» What needs to be done
Below are entries. Reproduce exactly the lines between the line holding "Return results in" and the line holding "Wrap output in", inclusive, and only those.
[[ Records shown open ]]
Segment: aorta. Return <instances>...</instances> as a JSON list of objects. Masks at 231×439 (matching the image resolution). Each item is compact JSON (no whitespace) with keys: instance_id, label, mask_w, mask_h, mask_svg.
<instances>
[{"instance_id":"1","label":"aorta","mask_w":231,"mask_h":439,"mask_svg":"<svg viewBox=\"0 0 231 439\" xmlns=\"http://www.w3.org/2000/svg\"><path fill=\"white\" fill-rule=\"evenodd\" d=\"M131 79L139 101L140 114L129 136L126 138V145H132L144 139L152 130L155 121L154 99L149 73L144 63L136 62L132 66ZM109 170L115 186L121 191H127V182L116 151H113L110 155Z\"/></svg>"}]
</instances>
[[ Records shown closed ]]
[[ Records shown open ]]
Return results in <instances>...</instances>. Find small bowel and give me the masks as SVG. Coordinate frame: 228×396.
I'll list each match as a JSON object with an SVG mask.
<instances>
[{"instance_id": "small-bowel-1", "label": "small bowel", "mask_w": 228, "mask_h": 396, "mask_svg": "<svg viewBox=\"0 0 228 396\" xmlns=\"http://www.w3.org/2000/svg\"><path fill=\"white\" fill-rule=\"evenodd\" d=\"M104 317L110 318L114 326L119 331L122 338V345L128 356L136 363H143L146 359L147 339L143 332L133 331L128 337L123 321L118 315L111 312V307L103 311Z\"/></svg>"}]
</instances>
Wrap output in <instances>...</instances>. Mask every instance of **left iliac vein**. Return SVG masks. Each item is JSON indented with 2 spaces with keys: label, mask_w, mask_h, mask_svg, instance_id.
[[ Records shown closed ]]
» Output
Return results in <instances>...</instances>. Find small bowel and give me the masks as SVG. Coordinate frame: 228×396.
I'll list each match as a JSON object with an SVG mask.
<instances>
[{"instance_id": "small-bowel-1", "label": "small bowel", "mask_w": 228, "mask_h": 396, "mask_svg": "<svg viewBox=\"0 0 228 396\" xmlns=\"http://www.w3.org/2000/svg\"><path fill=\"white\" fill-rule=\"evenodd\" d=\"M104 317L110 318L114 326L119 331L122 338V345L128 356L136 363H143L146 359L147 339L143 332L133 331L128 337L123 321L118 315L111 312V307L103 311Z\"/></svg>"}]
</instances>
Wrap output in <instances>...</instances>. Mask every instance of **left iliac vein**. Return SVG masks. Each item is JSON indented with 2 spaces with keys: label, mask_w, mask_h, mask_svg, instance_id.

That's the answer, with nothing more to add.